# Where do you get your phrags?



## koshki (Feb 21, 2011)

I've seen lots of photos of beautiful phrags on this site, but I can't seem to find sources to buy them. I've been through all the vendors on the site, and they only have a few plants for sale.

Where do you get yours?


----------



## NYEric (Feb 21, 2011)

http://www.slippertalk.com/forum/showthread.php?t=1749&page=26
IN this country:
Orchids Limited
Fox Valley
Orchidbabies
Piping Rock Orchids
Woodstream Orchids
Windy Hill Gardens
Orchidview
Campone
Porters'
maybe Orchids Gone Wild 
also Ecuagenera, Rattecliffe, and JP Faust if you really try!


----------



## ohio-guy (Feb 21, 2011)

NYEric should know! Thats a great list. Are you looking for something in particular?
Plus joining a local society and finding plants on sale or for trade may help. And don't forget Chuck Acker.


----------



## koshki (Feb 22, 2011)

Wow, thanks Eric! I just spent a few hours going over all those lists. Way more temptation than my credit card allows! Oh, and I'm amazed at the length of your grow list. How ever do you fit them all in your apartment??

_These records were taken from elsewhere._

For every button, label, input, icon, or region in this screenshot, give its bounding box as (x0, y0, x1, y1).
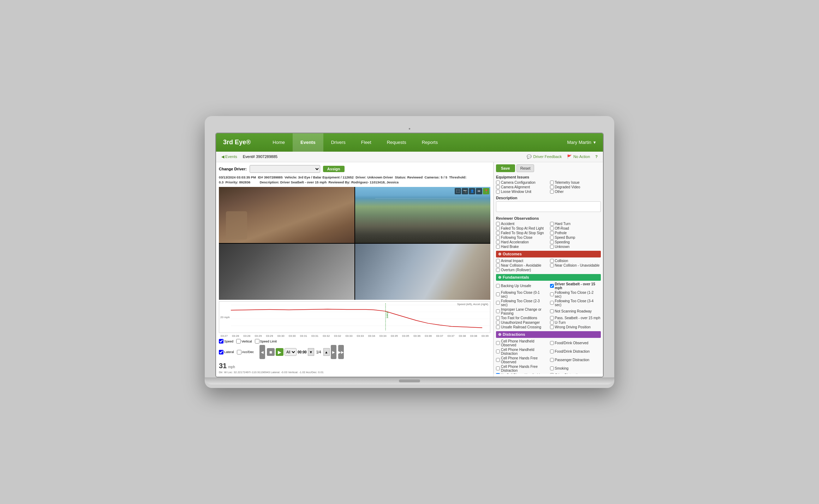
cb-cell-free-dist[interactable] (496, 366, 500, 370)
speed-display-row: 31 mph (219, 360, 490, 370)
expand-btn[interactable]: ⛶ (455, 188, 461, 194)
lateral-checkbox[interactable] (219, 350, 223, 354)
map-btn[interactable]: 📍 (483, 188, 489, 194)
cb-following-01[interactable] (496, 292, 500, 296)
cb-speed-bump[interactable] (550, 236, 554, 239)
cb-not-scanning[interactable] (550, 309, 554, 313)
cb-backing-unsafe[interactable] (496, 284, 500, 288)
event-id-val: 3907289885 (264, 175, 283, 179)
description-textarea[interactable] (496, 201, 601, 212)
cb-speeding-obs[interactable] (550, 240, 554, 244)
breadcrumb-right: 💬 Driver Feedback 🚩 No Action ? (527, 154, 598, 159)
cb-improper-lane[interactable] (496, 309, 500, 313)
nav-drivers[interactable]: Drivers (323, 133, 353, 152)
check-telemetry: Telemetry Issue (550, 181, 601, 184)
stepper-down[interactable]: ▼ (308, 348, 314, 356)
svg-text:Event: Event (386, 312, 389, 318)
outcomes-checkboxes: Animal Impact Collision Near Collision -… (496, 259, 601, 272)
back-to-events-link[interactable]: ◀ Events (221, 154, 237, 159)
cb-passenger-dist[interactable] (550, 358, 554, 362)
cb-camera-config[interactable] (496, 181, 500, 184)
cb-telemetry[interactable] (550, 181, 554, 184)
cb-u-turn[interactable] (550, 321, 554, 324)
user-menu[interactable]: Mary Martin ▾ (567, 140, 596, 145)
cb-near-coll-unavoidable[interactable] (550, 263, 554, 267)
distractions-section-bar: ⊕ Distractions (496, 331, 601, 338)
save-button[interactable]: Save (496, 164, 515, 172)
cb-off-road[interactable] (550, 226, 554, 230)
app-logo: 3rd Eye® (223, 139, 251, 146)
cb-overturn[interactable] (496, 268, 500, 272)
speed-checkbox[interactable] (219, 339, 223, 344)
cb-x-cell-handheld[interactable] (496, 373, 500, 374)
cb-failed-stop[interactable] (496, 231, 500, 235)
vertical-checkbox[interactable] (236, 339, 241, 344)
cb-unauthorized-pass[interactable] (496, 321, 500, 324)
nav-reports[interactable]: Reports (414, 133, 446, 152)
camera-interior (219, 187, 354, 243)
cb-hard-accel[interactable] (496, 240, 500, 244)
cb-cell-free-obs[interactable] (496, 358, 500, 362)
cb-degraded-video[interactable] (550, 185, 554, 189)
cb-following-23[interactable] (496, 301, 500, 305)
cb-accident[interactable] (496, 222, 500, 226)
fast-forward-btn[interactable]: ▶▶ (338, 345, 344, 359)
nav-items: Home Events Drivers Fleet Requests Repor… (265, 133, 567, 152)
main-content: Change Driver: Assign 03/13/2024 03:03:3… (216, 162, 603, 377)
nav-requests[interactable]: Requests (379, 133, 414, 152)
cb-other-equip[interactable] (550, 190, 554, 194)
share-btn[interactable]: ✉ (476, 188, 482, 194)
cb-camera-align[interactable] (496, 185, 500, 189)
next-frame-btn[interactable]: ▶ (331, 345, 336, 359)
nav-fleet[interactable]: Fleet (353, 133, 379, 152)
cb-pothole[interactable] (550, 231, 554, 235)
vehicle-val: 3rd Eye / Balar Equipment / 112652 (298, 175, 354, 179)
cb-other-dist[interactable] (550, 373, 554, 374)
cb-near-coll-avoidable[interactable] (496, 263, 500, 267)
desc-label: Description: (260, 180, 279, 184)
help-icon[interactable]: ? (595, 154, 598, 159)
cb-following-34[interactable] (550, 301, 554, 305)
assign-button[interactable]: Assign (323, 166, 345, 172)
cb-smoking[interactable] (550, 366, 554, 370)
speedlimit-checkbox[interactable] (255, 339, 259, 344)
driver-select[interactable] (250, 165, 320, 173)
driver-feedback-btn[interactable]: 💬 Driver Feedback (527, 154, 562, 159)
cb-cell-handheld-obs[interactable] (496, 341, 500, 345)
threshold-val: 0.3 (219, 180, 223, 184)
accdec-checkbox[interactable] (237, 350, 241, 354)
speed-chart: Speed (left), Accel (right) 20 mph Event (219, 301, 490, 333)
cb-failed-red[interactable] (496, 226, 500, 230)
cb-too-fast[interactable] (496, 316, 500, 320)
event-id-label: ID# (258, 175, 263, 179)
person-btn[interactable]: 👤 (469, 188, 475, 194)
stepper-up[interactable]: ▲ (323, 348, 330, 356)
cb-following-12[interactable] (550, 292, 554, 296)
cb-wrong-driving[interactable] (550, 325, 554, 329)
outcomes-icon: ⊕ (498, 252, 501, 256)
cb-unknown[interactable] (550, 245, 554, 249)
nav-events[interactable]: Events (293, 133, 323, 152)
play-btn[interactable]: ▶ (276, 348, 283, 356)
cb-loose-window[interactable] (496, 190, 500, 194)
cb-food-drink-dist[interactable] (550, 350, 554, 353)
cb-cell-handheld-dist[interactable] (496, 350, 500, 353)
reset-button[interactable]: Reset (516, 164, 534, 172)
cb-hard-turn[interactable] (550, 222, 554, 226)
cb-hard-brake[interactable] (496, 245, 500, 249)
nav-home[interactable]: Home (265, 133, 293, 152)
no-action-btn[interactable]: 🚩 No Action (567, 154, 590, 159)
camera-view-select[interactable]: All (285, 348, 297, 356)
snapshot-btn[interactable]: 📷 (462, 188, 468, 194)
cb-unsafe-railroad[interactable] (496, 325, 500, 329)
prev-frame-btn[interactable]: ◀ (259, 345, 265, 359)
priority-label: Priority: (226, 180, 238, 184)
cb-driver-seatbelt[interactable] (550, 284, 554, 288)
breadcrumb-bar: ◀ Events Event# 3907289885 💬 Driver Feed… (216, 152, 603, 162)
stop-btn[interactable]: ■ (267, 348, 275, 356)
cb-food-drink-obs[interactable] (550, 341, 554, 345)
cb-pass-seatbelt[interactable] (550, 316, 554, 320)
cb-collision[interactable] (550, 259, 554, 263)
cb-following-close[interactable] (496, 236, 500, 239)
cb-animal-impact[interactable] (496, 259, 500, 263)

Ohio-guy, it was joining my local OS that started this whole mess! I picked up a few from the raffle table, and a couple more from a vendor/presenter. Then a couple on eBay and from a guy who was sellling his collection.

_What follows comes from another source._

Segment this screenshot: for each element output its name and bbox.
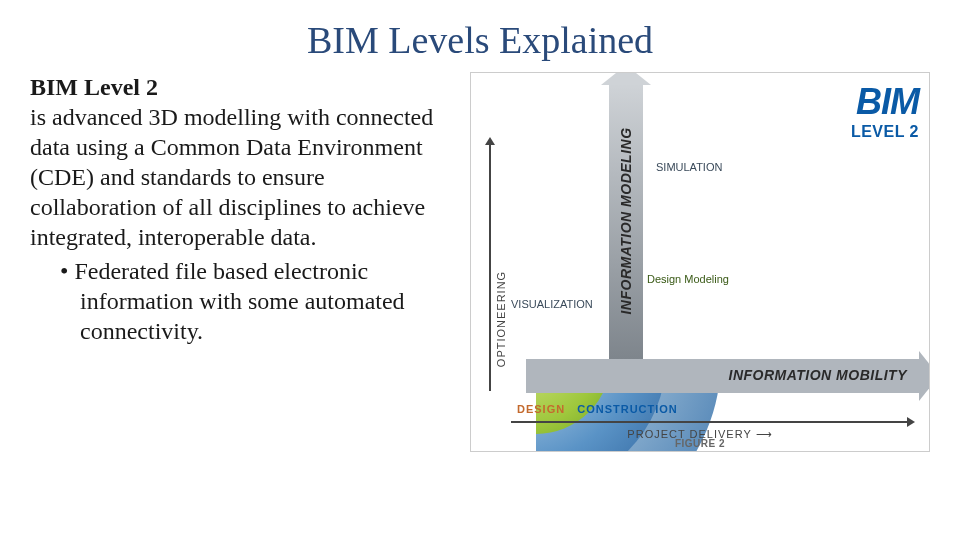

I'm trying to focus on small growers that will do well under my lights, plus I favor the pinks and roses, although I :drool:ed over a Jason Fischer at my last OS meeting. Saw a photo of an Elizabeth Castle on this site, but haven't found one on-line yet.

I will try contacting vendors who will be attending the MOS show in April to see if they'll bring me something special!


----------



## Hera (Feb 22, 2011)

koshki said:


> Wow, thanks Eric! I just spent a few hours going over all those lists. Way more temptation than my credit card allows! Oh, and I'm amazed at the length of your grow list. How ever do you fit them all in your apartment??
> 
> Ohio-guy, it was joining my local OS that started this whole mess! I picked up a few from the raffle table, and a couple more from a vendor/presenter. Then a couple on eBay and from a guy who was sellling his collection.
> 
> ...



And so it begins..................


That's how most of us started, one plant gets you 60 in a very short time, then you're planning the greenhouse. Welcome to the greatest addiction.


----------



## NYEric (Feb 22, 2011)

These people are sooooooo easy! :evil:


----------



## koshki (Feb 22, 2011)

Oh, I passed 60 a long time ago (months, lol!). I just started with phrags last September. I've got 12 plants, and three are blooming, which makes them the highest percentage in bloom of all my plants! Compared to my masdies (0 of 25), or my angrecoids (0 of 19)...well, let's just say I'm contemplating a change in my collection!

Greenhouse, hmmm.


----------



## koshki (Feb 22, 2011)

NYEric said:


> These people are sooooooo easy! :evil:



I'm not quite sure what you mean?


----------



## NYEric (Feb 22, 2011)

Er, oh nothing, you should order some more. Woodstream has some that bloom on particularly small plants; send them an email to see if they have any in near spike or bud. :evil:


----------



## tomkalina (Feb 22, 2011)

Hi Katherine,

Welcome to slippertalk! Just aheads-up that we'll be exhibiting and selling at the MOS Palm Sunday show in Madison Heights, MI, and we plan to bring along a number of small growing Phrag. species and hybrids. Please check out our website at www.foxvalleyorchids.com and stop by the sales table to introduce yourself. 

Thanks,


----------



## NYEric (Feb 22, 2011)

There you go!


----------